Personal information
- Date of birth: 6 August 1949 (age 76)
- Place of birth: Brunsbüttel, West Germany
- Height: 1.80 m (5 ft 11 in)
- Positions: Defender; midfielder;

Team information
- Current team: Borussia Mönchengladbach II

Youth career
- SC Brunsbüttelkoog

Senior career*
- Years: Team / Apps / (Gls)
- 1970–1975: FC St. Pauli
- 1975–1979: Borussia Mönchengladbach / 95 / (7)
- 1980–1982: 1860 Munich / 84 / (14)
- 1982–1985: Arminia Bielefeld / 122 / (4)
- Total:  / 301 / (25)

Managerial career
- 1986–1987: TuS Paderborn-Neuhaus
- 1987–1989: Bayer Uerdingen (assistant)
- 1989–1991: Bayer Uerdingen
- 1991–1992: FC St. Pauli
- 1992–1993: SV Lurup
- 1994–1995: VfB Oldenburg
- 1995–1996: Eintracht Trier
- 1997: Urawa Red Diamonds (assistant)
- 2004–2005: Borussia Mönchengladbach (youth)
- 2005–2010: Borussia Mönchengladbach II

= Horst Wohlers =

German footballer (born 1949)

Horst Wohlers (born 6 August 1949) is a German former football player and manager, who played as a defender or midfielder.

== Playing career ==
Wohlers was born in Brunsbüttel, Schleswig-Holstein. He joined first teams of SC Brunsbüttelkoog and FC St. Pauli until his 1975 transfer to Borussia Mönchengladbach. He was a midfielder, who played during Borussia's golden years in the 1970s, when he won with Borussia the Bundesliga two times, the DFB-Pokal once, and the UEFA Cup in 1979. Wohlers made 95 Bundesliga appearances for Mönchengladbach, scoring six times.
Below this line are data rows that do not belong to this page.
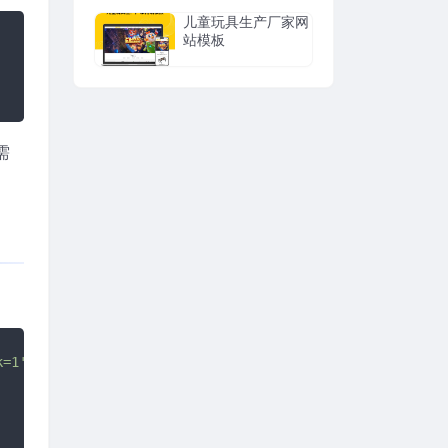
儿童玩具生产厂家网
站模板
需
k=1'
}
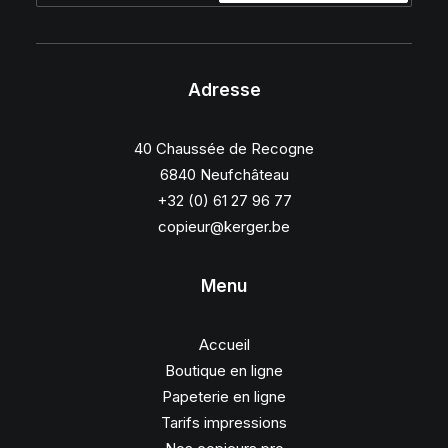
Adresse
40 Chaussée de Recogne
6840 Neufchâteau
+32 (0) 61 27 96 77
copieur@kerger.be
Menu
Accueil
Boutique en ligne
Papeterie en ligne
Tarifs impressions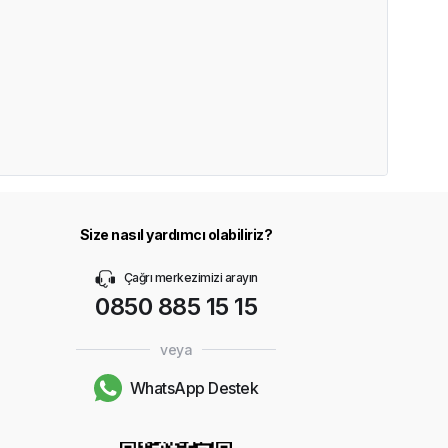
Size nasıl yardımcı olabiliriz?
Çağrı merkezimizi arayın
0850 885 15 15
veya
WhatsApp Destek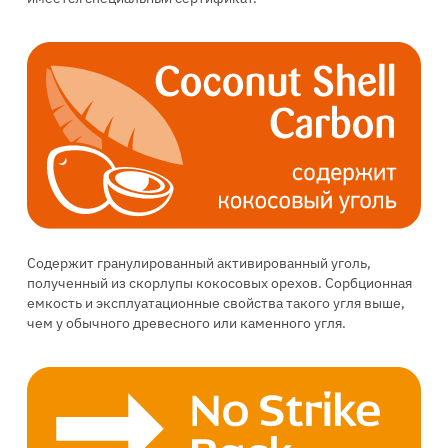
Содержит гранулированный активированный уголь,
полученный из скорлупы кокосовых орехов. Сорбционная
емкость и эксплуатационные свойства такого угля выше,
чем у обычного древесного или каменного угля.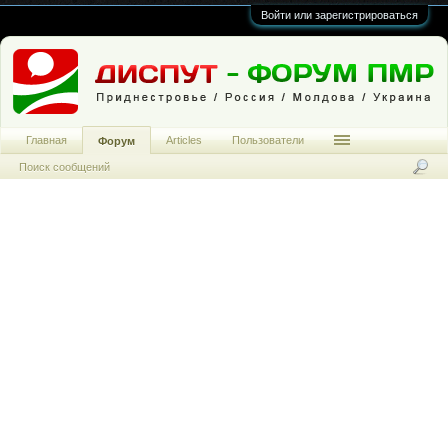
Войти или зарегистрироваться
Главная
Articles
Пользователи
Форум
Поиск сообщений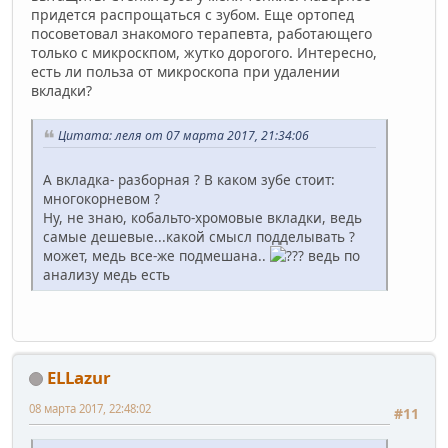
придется распрощаться с зубом. Еще ортопед
посоветовал знакомого терапевта, работающего
только с микроскпом, жутко дорогого. Интересно,
есть ли польза от микроскопа при удалении
вкладки?
Цитата: леля от 07 марта 2017, 21:34:06
А вкладка- разборная ? В каком зубе стоит:
многокорневом ?
Ну, не знаю, кобальто-хромовые вкладки, ведь
самые дешевые...какой смысл подделывать ?
может, медь все-же подмешана..
ведь по
анализу медь есть
ELLazur
08 марта 2017, 22:48:02
#11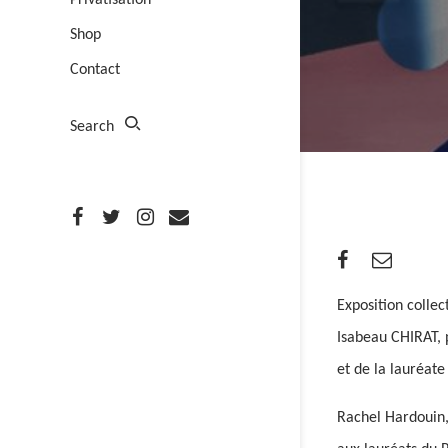
Privatisation
Shop
Contact
Search
Exposition collec
Isabeau CHIRAT, 
et de la lauréate
Rachel Hardouin, 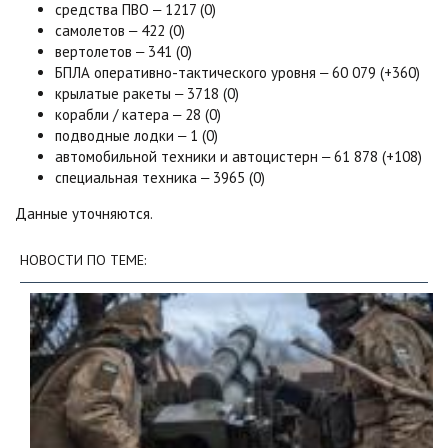
средства ПВО ‒ 1217 (0)
самолетов ‒ 422 (0)
вертолетов ‒ 341 (0)
БПЛА оперативно-тактического уровня ‒ 60 079 (+360)
крылатые ракеты ‒ 3718 (0)
корабли / катера ‒ 28 (0)
подводные лодки ‒ 1 (0)
автомобильной техники и автоцистерн ‒ 61 878 (+108)
специальная техника ‒ 3965 (0)
Данные уточняются.
НОВОСТИ ПО ТЕМЕ: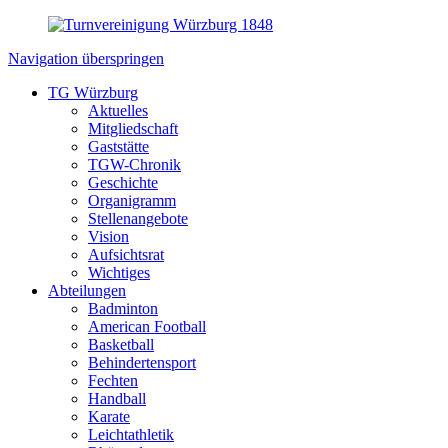
Navigation überspringen
TG Würzburg
Aktuelles
Mitgliedschaft
Gaststätte
TGW-Chronik
Geschichte
Organigramm
Stellenangebote
Vision
Aufsichtsrat
Wichtiges
Abteilungen
Badminton
American Football
Basketball
Behindertensport
Fechten
Handball
Karate
Leichtathletik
He appeared in total 232 times in the Bundesliga, playing also for 1860 Munich and Arminia Bielefeld until he retired from playing in 1985.

== Managerial career ==
After his playing career ended, Wohlers became a coach for Bayer 05 Uerdingen in 1989 assisted by his former colleague Rainer Bonhof. The Danish Football Association (DBU) contacted him in 1990, because he was pointed out as the ideal replacement for another German, Sepp Piontek, by his former teammate Allan Simonsen. Wohlers was even presented as new national coach at a press conference, though he was still under contract at Uerdingen. This led to a public farce in Denmark, because he was never allowed to break his contract at Bayer 05 Uerdingen. Therefore, the later successful Richard Møller Nielsen was appointed as new Danish coach instead.
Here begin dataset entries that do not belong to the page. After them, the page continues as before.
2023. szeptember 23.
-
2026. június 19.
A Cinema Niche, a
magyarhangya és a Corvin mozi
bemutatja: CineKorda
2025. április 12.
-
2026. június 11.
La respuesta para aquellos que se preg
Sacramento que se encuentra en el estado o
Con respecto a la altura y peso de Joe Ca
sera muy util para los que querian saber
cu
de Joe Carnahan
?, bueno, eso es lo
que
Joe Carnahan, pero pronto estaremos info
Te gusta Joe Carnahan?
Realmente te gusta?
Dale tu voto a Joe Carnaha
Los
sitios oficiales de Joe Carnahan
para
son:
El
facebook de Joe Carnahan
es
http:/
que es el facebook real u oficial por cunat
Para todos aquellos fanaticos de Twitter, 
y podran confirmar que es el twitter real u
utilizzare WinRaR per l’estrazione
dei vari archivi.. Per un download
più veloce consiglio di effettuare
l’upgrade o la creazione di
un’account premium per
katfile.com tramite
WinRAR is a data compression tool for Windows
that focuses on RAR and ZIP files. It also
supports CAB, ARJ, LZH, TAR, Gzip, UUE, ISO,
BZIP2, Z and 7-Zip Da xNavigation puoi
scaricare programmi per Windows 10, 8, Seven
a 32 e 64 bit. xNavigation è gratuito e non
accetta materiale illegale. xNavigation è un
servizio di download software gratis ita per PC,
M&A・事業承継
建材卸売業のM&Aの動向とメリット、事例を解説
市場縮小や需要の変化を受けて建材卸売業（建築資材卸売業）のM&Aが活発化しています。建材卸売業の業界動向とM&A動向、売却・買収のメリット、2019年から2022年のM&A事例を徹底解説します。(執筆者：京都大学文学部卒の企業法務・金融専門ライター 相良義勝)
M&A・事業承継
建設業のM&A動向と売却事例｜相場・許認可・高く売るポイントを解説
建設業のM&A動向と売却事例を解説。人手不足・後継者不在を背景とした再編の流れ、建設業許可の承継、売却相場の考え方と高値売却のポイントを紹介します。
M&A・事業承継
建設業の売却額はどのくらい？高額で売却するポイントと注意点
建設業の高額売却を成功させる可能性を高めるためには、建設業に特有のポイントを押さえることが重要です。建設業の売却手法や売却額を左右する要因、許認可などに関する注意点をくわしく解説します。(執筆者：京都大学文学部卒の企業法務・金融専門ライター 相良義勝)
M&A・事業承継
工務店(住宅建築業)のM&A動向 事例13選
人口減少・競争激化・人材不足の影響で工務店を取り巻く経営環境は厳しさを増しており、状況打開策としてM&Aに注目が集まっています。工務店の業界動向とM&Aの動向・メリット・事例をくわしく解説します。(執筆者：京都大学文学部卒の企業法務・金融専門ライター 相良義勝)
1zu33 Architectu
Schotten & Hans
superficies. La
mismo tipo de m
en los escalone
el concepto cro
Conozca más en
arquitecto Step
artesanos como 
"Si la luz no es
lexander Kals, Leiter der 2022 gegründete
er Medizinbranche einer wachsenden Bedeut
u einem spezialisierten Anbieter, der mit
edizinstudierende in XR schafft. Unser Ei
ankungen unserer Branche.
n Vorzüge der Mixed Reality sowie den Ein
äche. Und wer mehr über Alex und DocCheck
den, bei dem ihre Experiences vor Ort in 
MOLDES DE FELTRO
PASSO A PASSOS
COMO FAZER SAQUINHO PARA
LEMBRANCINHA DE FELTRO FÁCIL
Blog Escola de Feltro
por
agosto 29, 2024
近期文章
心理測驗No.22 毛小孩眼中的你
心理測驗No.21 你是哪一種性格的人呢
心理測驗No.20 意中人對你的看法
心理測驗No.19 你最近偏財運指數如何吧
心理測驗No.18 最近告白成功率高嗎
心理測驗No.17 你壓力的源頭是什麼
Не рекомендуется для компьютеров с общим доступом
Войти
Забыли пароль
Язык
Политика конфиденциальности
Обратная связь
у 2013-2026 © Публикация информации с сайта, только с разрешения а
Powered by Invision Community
In 1991, Wohlers became the coach of his former club FC St. Pauli, where his career as Bundesliga coach ended in the same year. He worked for a while as assistant to Horst Köppel in the Japanese J-League with the Urawa Red Diamonds.

In the 2004–05 season, he became the coach of Borussia Mönchengladbach II (or U23), which he led to the German third tier (Regionalliga Nord). His contract ended on 30 June 2010.